INSTRUCTIONS FOR THE TASK:
Going through the entries below, tally the lines that hold the word "dụng" and state the result alone.

== == ==

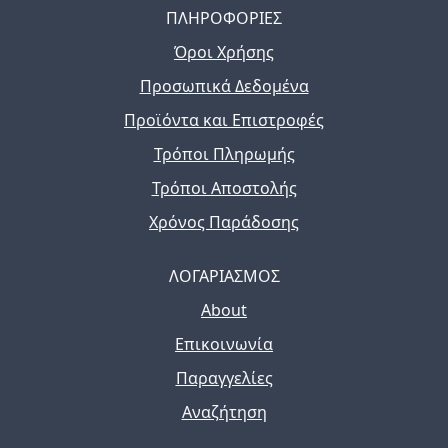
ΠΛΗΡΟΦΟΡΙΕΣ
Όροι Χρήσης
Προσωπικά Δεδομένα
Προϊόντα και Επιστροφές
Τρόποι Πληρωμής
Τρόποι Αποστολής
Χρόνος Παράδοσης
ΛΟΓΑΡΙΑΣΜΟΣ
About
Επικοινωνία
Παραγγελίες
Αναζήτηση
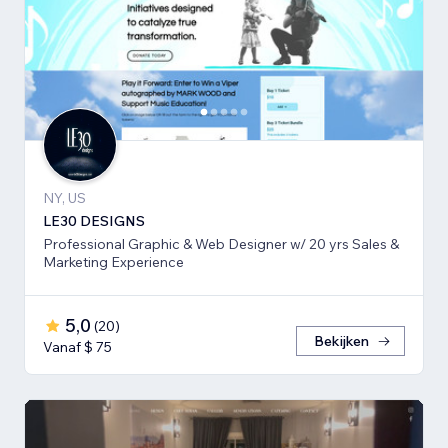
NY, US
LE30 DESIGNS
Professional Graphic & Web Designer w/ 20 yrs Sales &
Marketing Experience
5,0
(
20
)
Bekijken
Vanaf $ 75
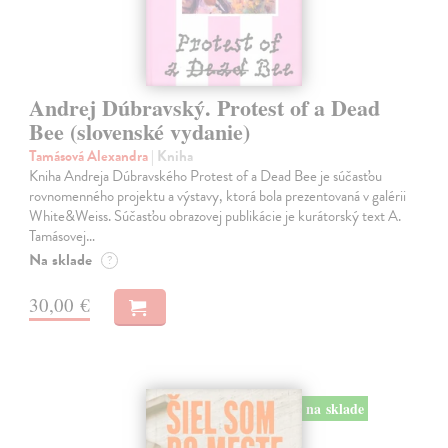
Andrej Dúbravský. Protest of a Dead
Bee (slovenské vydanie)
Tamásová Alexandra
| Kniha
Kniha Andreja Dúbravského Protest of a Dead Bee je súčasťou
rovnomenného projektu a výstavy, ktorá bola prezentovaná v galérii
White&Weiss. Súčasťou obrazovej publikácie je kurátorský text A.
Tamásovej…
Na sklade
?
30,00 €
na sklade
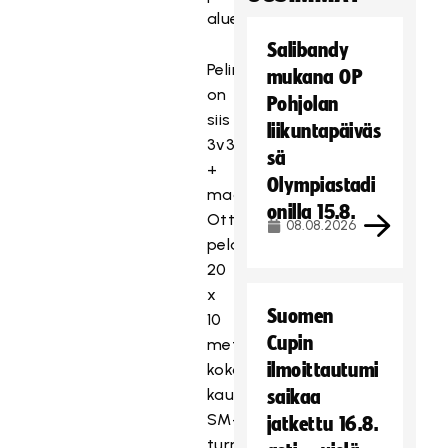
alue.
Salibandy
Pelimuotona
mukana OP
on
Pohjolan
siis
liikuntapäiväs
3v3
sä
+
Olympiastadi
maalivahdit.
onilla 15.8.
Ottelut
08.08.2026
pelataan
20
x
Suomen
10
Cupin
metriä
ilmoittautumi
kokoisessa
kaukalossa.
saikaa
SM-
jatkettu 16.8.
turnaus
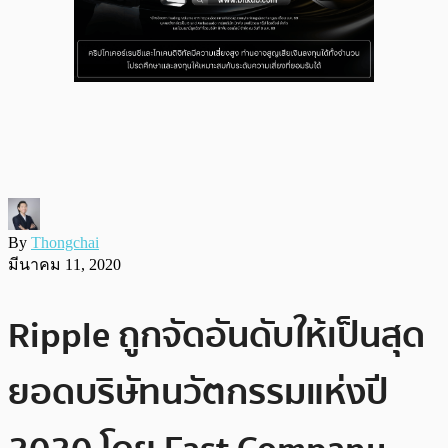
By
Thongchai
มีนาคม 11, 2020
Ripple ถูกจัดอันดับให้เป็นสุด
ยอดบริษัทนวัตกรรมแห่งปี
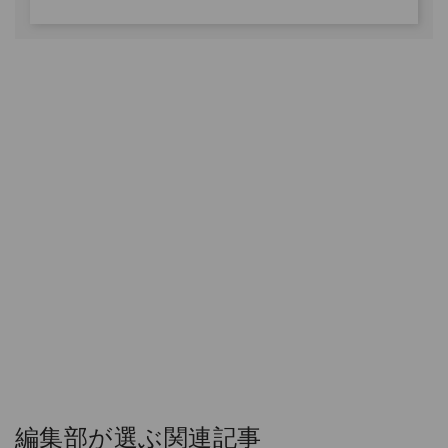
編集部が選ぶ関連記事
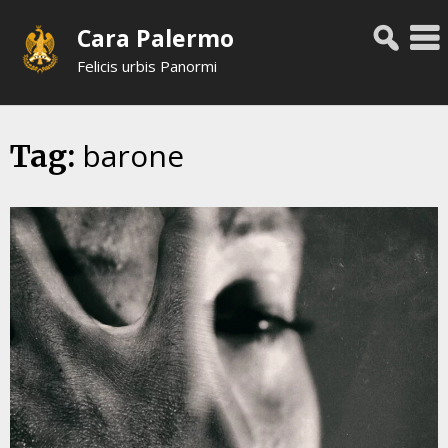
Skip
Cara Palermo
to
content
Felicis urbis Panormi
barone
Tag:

== == ==

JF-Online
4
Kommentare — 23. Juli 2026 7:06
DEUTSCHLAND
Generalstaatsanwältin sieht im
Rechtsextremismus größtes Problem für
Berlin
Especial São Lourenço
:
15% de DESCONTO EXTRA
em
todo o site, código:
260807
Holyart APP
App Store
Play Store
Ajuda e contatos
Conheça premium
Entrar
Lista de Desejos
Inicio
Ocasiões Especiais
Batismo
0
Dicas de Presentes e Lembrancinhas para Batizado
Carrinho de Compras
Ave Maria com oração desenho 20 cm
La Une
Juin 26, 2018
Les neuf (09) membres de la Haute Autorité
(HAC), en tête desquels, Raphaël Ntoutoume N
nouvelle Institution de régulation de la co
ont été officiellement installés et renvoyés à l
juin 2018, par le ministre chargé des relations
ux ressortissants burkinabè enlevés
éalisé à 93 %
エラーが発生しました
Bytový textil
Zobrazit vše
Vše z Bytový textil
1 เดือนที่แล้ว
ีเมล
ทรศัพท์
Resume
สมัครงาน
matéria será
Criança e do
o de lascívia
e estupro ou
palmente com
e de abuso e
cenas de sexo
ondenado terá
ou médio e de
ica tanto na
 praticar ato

== == ==

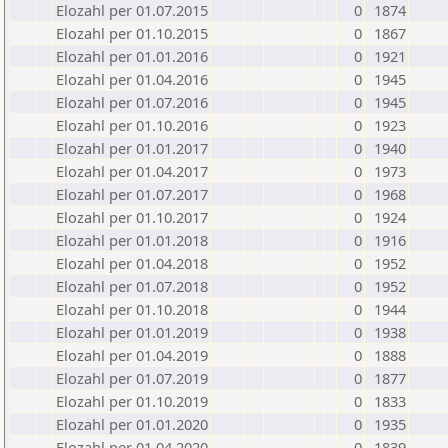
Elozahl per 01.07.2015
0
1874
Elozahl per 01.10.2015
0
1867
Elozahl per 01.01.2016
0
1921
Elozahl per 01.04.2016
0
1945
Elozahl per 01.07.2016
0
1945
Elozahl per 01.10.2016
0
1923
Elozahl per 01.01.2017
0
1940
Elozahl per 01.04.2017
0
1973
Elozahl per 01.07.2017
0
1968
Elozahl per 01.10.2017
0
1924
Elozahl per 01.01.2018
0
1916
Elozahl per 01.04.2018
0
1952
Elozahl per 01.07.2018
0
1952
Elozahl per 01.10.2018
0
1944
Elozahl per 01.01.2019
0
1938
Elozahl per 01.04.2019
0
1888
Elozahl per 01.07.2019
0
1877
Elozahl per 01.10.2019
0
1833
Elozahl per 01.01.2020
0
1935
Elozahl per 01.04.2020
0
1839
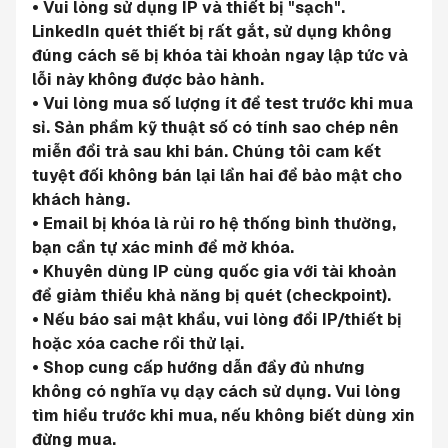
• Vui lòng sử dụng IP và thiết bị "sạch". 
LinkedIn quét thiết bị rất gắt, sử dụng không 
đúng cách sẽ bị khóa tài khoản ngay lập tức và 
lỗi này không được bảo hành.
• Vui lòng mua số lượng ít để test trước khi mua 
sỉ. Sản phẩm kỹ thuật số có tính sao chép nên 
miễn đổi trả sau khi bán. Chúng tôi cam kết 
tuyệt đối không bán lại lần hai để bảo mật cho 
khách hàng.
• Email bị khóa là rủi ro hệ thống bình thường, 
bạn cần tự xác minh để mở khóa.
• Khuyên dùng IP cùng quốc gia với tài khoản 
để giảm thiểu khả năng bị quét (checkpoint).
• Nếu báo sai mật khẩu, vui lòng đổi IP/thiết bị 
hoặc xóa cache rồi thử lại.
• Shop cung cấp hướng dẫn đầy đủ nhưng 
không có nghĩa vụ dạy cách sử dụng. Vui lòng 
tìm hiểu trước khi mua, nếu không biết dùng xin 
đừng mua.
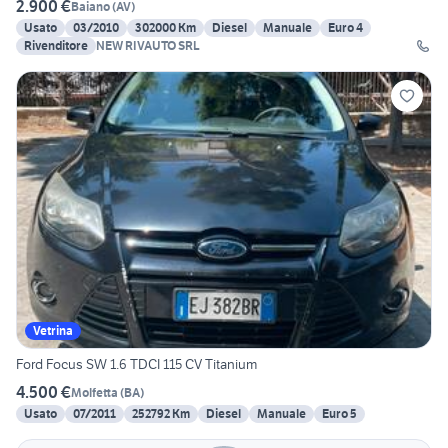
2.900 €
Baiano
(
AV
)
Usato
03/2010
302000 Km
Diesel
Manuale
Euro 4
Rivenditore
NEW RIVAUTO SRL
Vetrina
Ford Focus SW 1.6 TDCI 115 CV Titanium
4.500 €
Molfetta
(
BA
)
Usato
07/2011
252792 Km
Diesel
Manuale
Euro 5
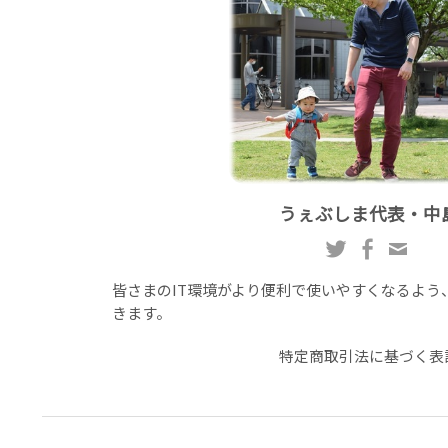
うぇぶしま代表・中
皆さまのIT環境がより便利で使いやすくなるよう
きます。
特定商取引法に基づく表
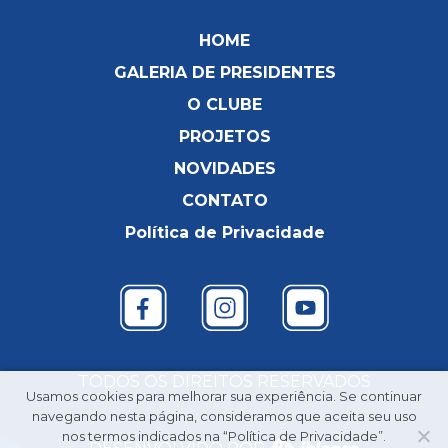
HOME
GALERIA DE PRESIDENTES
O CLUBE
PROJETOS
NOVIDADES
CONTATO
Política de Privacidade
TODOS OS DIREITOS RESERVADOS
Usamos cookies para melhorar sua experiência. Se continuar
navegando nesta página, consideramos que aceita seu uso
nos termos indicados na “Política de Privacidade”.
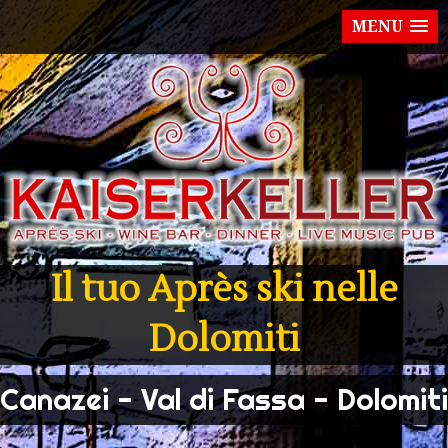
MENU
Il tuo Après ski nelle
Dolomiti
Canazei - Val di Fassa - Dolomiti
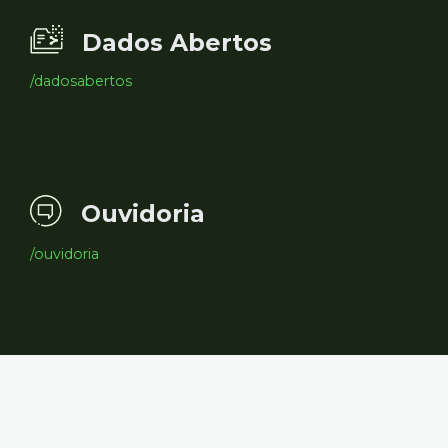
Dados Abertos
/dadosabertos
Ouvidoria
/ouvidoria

== == ==

OUTPUT:
3